Brief
Because the material must match the original, reproduce every line of it exactly.

Supplied material
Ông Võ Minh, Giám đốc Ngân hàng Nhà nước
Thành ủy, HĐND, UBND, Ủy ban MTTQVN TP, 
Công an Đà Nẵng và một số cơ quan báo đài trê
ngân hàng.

Written response
Ông Võ Minh, Giám đốc Ngân hàng Nhà nước
Thành ủy, HĐND, UBND, Ủy ban MTTQVN TP, 
Công an Đà Nẵng và một số cơ quan báo đài trê
ngân hàng.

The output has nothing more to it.